Jumlah ini sangat besar melebihi luas area produktif untuk persawahan
4,3 juta ha. Padahal industri kelapa sawit hanya kebutuhan sekunder,
sedangkan padi merupakan kebutuhan primer. Penulis memberikan pertanyaan
kepada para pembaca, apakah biodiesel dari minyak sawit ini termasuk
energi terbarukan?. Pastinya para pembaca menjawab iya. Jawaban dari
penulis adalah biodiesel dari kelapa sawit bukan 100% energi terbarukan
atau bahkan bukan energi terbarukan. Kenapa?, banyak diantara kita yang
tidak mengetahui fakta dibalik hal ini. coba kita perhatikan. Perkebunan
kelapa sawit saat sekarang ini, untuk tumbuh dan menghasilkan buah
kelapa sawit yang banyak memerlukan pupuk urea. Tidak hanya sawit,
bahkan padi pun tidak akan tumbuh dan menghasilkan biji padi yang banyak
kalau tidak diberi pupuk urea. Berdasarkan data dilapangan tercatat
bahwa rata-rata untuk menghasilkan 24 liter minyak sawit memerlukan 1 kg
pupuk urea, dan untuk menghasilkan 20 kg beras memerlukan 1 kg urea.

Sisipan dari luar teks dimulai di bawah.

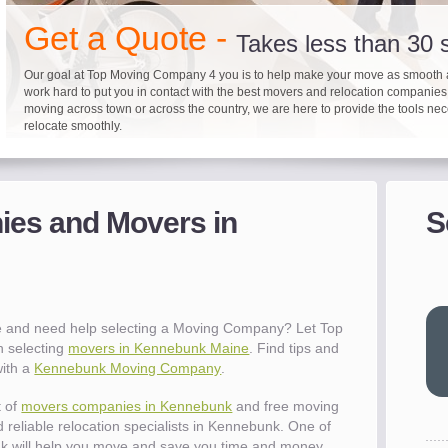
"I 
Get a Quote -
won
Takes less than 30
The
you
Our goal at Top Moving Company 4 you is to help make your move as smooth 
eas
work hard to put you in contact with the best movers and relocation companie
moving across town or across the country, we are here to provide the tools ne
- R
relocate smoothly.
"Mo
pro
Up to 40% on your upcoming
Pre-screen moving com
Before you mov
del
es and Movers in
S
- Al
It's not just about moving furniture; Top Moving Company 4 you is offering a lis
Do your moving company research and let Top Moving Company 4 You play a r
We are committed to providing our customers with the highest level of service 
information and links to help you with your move and relocation. We know all
your moving needs. With our expertise, we can help you find the best movers 
moving companies of sound reputation and a high level of integrity. We contin
different and tedious tasks you have to take care of when moving. That's why 
relocation.
advertisers for quality assurance in order to protect our customers and promote
"Ev
checklist and other features to guide you through your move.
between vendors.
wit
val
 and need help selecting a Moving Company? Let Top
dow
h selecting
movers in Kennebunk Maine
. Find tips and
for
with a
Kennebunk Moving Company
.
que
cha
t of
movers companies in Kennebunk
and free moving
the
 reliable relocation specialists in Kennebunk. One of
Tea
 will help you move and save you time and money.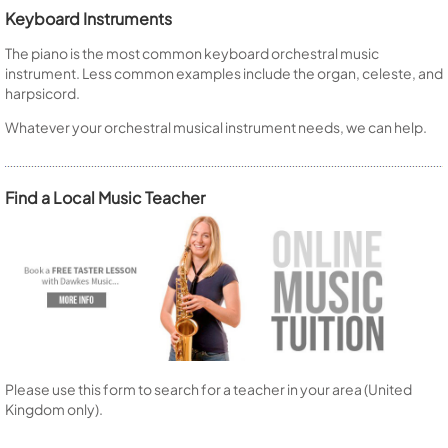
Keyboard Instruments
The piano is the most common keyboard orchestral music
instrument. Less common examples include the organ, celeste, and
harpsicord.
Whatever your orchestral musical instrument needs, we can help.
Find a Local Music Teacher
Please use this form to search for a teacher in your area (United
Kingdom only).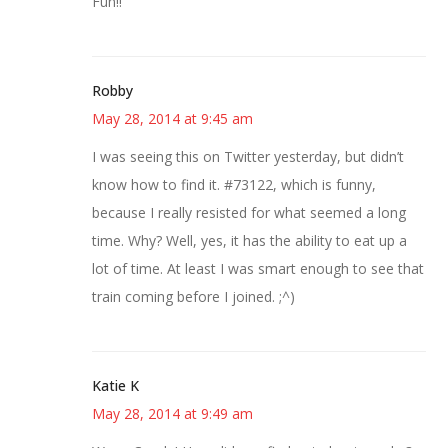
Fun!!
Robby
May 28, 2014 at 9:45 am
I was seeing this on Twitter yesterday, but didn’t
know how to find it. #73122, which is funny,
because I really resisted for what seemed a long
time. Why? Well, yes, it has the ability to eat up a
lot of time. At least I was smart enough to see that
train coming before I joined. ;^)
Katie K
May 28, 2014 at 9:49 am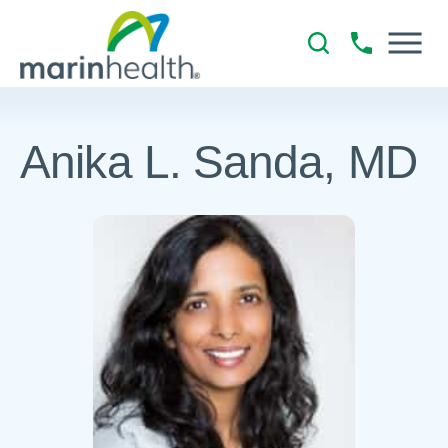
Anika L. Sanda, MD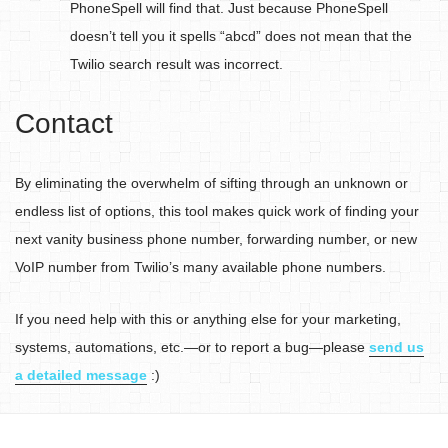
PhoneSpell will find that. Just because PhoneSpell
doesn’t tell you it spells “abcd” does not mean that the
Twilio search result was incorrect.
Contact
By eliminating the overwhelm of sifting through an unknown or
endless list of options, this tool makes quick work of finding your
next vanity business phone number, forwarding number, or new
VoIP number from Twilio’s many available phone numbers.
If you need help with this or anything else for your marketing,
systems, automations, etc.—or to report a bug—please
send us
a detailed message
:)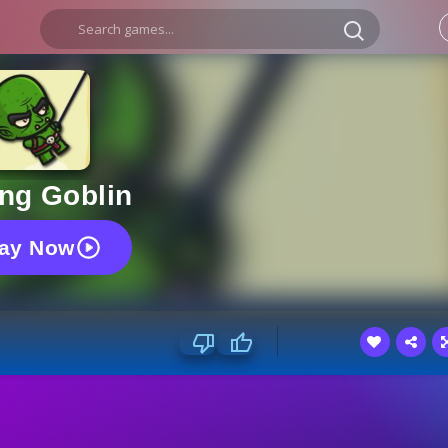
ng Goblin
lay Now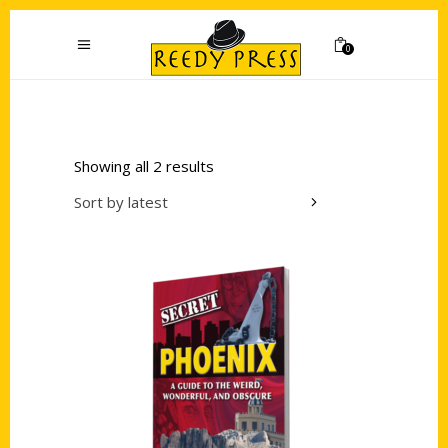
0
Showing all 2 results
Sort by latest
Add to cart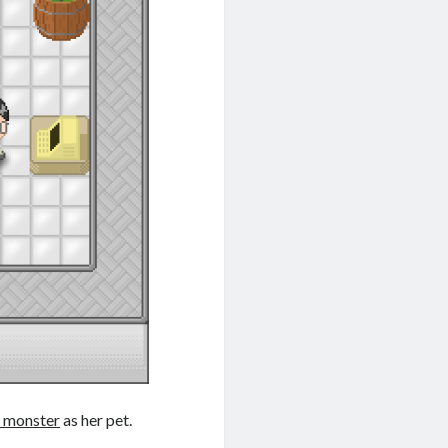
 monster
as her pet.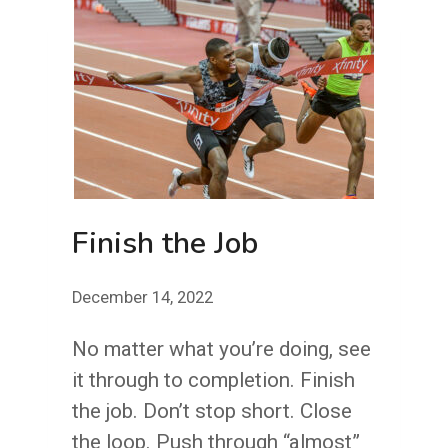
GUY
Finish the Job
December 14, 2022
No matter what you’re doing, see
it through to completion. Finish
the job. Don’t stop short. Close
the loop. Push through “almost”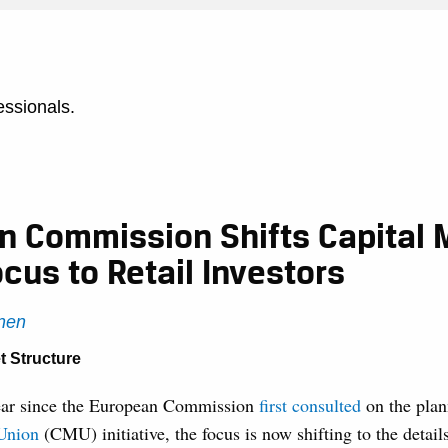
essionals.
n Commission Shifts Capital 
cus to Retail Investors
nen
t Structure
ear since the European Commission
first consulted
on the pla
Union
(CMU) initiative, the focus is now shifting to the details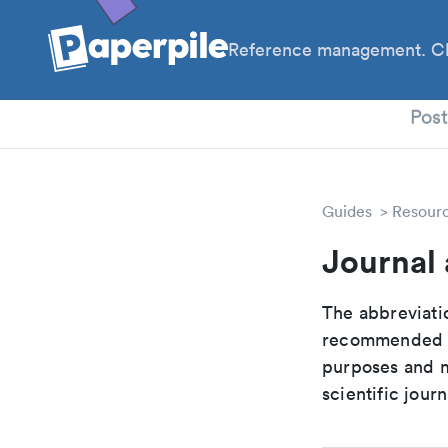
Reference management. Cl
PhD
Pos
Guides
Resour
Journal
The abbreviatio
recommended ab
purposes and me
scientific journ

Tahukan anda urea dibuat dari mana?. Urea dengan rumus kimia CO(NH2)2
dibuat dari gas alam yang notabennya merupakan energi fosil dan tidak
terbarukan. Jadi bisa disimpulkan bahwa biodiesel bukan energi
terbarukan karena dalam produksinya masih memerlukan energi fosil. Jadi
apakah bener dengan semakin besarnya penanaman sawit diseluruh
indonesia?. Seperti kita ketahui bersama industri perkebunan kelapa
sawit merupakan bisnis yang memacu pertumbuhangan ekonomi indonesia.
Bayangkan kenyamanan yang kita peroleh dari kelapa sawit akan sirna 40
tahun lagi karena tidak lagi akan mendapatkan pupuk urea yang berasal
dari gas alam. Ekonomi indonesia akan turun drastis dan kehancuran
negara Indonesia akan dimulai. Langkah penggunaan urea untuk perkebunan
yang menghasilkan biomass untuk energi dan pangan sangat tidak tepat.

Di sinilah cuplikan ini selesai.